Ecosyste.ms: Awesome

An open API service indexing awesome lists of open source software.

Awesome Lists | Featured Topics | Projects

https://github.com/bamos/densenet.pytorch

A PyTorch implementation of DenseNet.
https://github.com/bamos/densenet.pytorch

deep-learning densenet pytorch

Last synced: about 2 months ago
JSON representation

A PyTorch implementation of DenseNet.

Awesome Lists containing this project

README

        

# A PyTorch Implementation of DenseNet

This is a [PyTorch](http://pytorch.org/) implementation of the
DenseNet-BC architecture as described in the
paper [Densely Connected Convolutional Networks](https://arxiv.org/abs/1608.06993)
by G. Huang, Z. Liu, K. Weinberger, and L. van der Maaten.
This implementation gets a CIFAR-10+ error rate of
4.77 with a 100-layer DenseNet-BC with a growth rate of 12.
Their official implementation and links to many other
third-party implementations are available in the
[liuzhuang13/DenseNet](https://github.com/liuzhuang13/DenseNet)
repo on GitHub.

![](images/header.png)

# Why DenseNet?

As this table from the DenseNet paper shows, it provides
competitive state of the art results on CIFAR-10,
CIFAR-100, and SVHN.

![](images/densenet-err-table.png)

# Why yet another DenseNet implementation?

PyTorch is a great new framework and it's nice to have these
kinds of re-implementations around so that they can be integrated
with other PyTorch projects.

# How do you know this implementation is correct?
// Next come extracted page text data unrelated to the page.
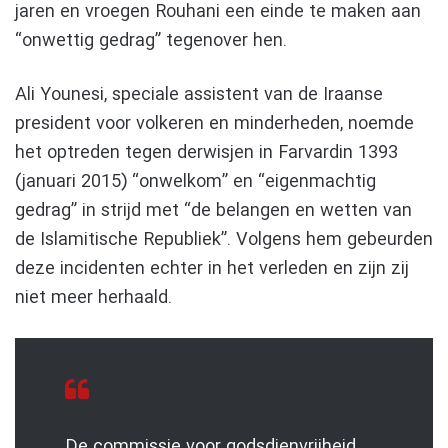
jaren en vroegen Rouhani een einde te maken aan
“onwettig gedrag” tegenover hen.
Ali Younesi, speciale assistent van de Iraanse
president voor volkeren en minderheden, noemde
het optreden tegen derwisjen in Farvardin 1393
(januari 2015) “onwelkom” en “eigenmachtig
gedrag” in strijd met “de belangen en wetten van
de Islamitische Republiek”. Volgens hem gebeurden
deze incidenten echter in het verleden en zijn zij
niet meer herhaald.
De commissie voor godsdienvrijheid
Interestingly while implementing this, I had a lot of
trouble getting it to converge and looked at every part
of the code closer than I usually would.
I compared all of the model's hidden states and gradients
with the official implementation to make sure my code was correct
and even trained a VGG-style network on CIFAR-10 with the
training code here.
It turns out that I uncovered a new critical PyTorch
bug (now fixed) that was causing this.

I have left around my original message about how this
isn't working and the things that I have checked
[in this document](attic/debugging-discussion.md).
I think this should be interesting for other people to
see my development and debugging strategies when
having issues implementing a model that's known
to converge.
I also started
[this PyTorch forum thread](https://discuss.pytorch.org/t/help-debugging-densenet-model-on-cifar-10/412),
which has a few other discussion points.
You may also be interested in
[my script that
compares PyTorch gradients to Torch gradients](https://github.com/bamos/densenet.pytorch/blob/master/attic/compare-pytorch-and-torch-grads.py)
and
[my script that numerically checks PyTorch gradients](https://github.com/bamos/densenet.pytorch/blob/master/attic/numcheck-grads.py).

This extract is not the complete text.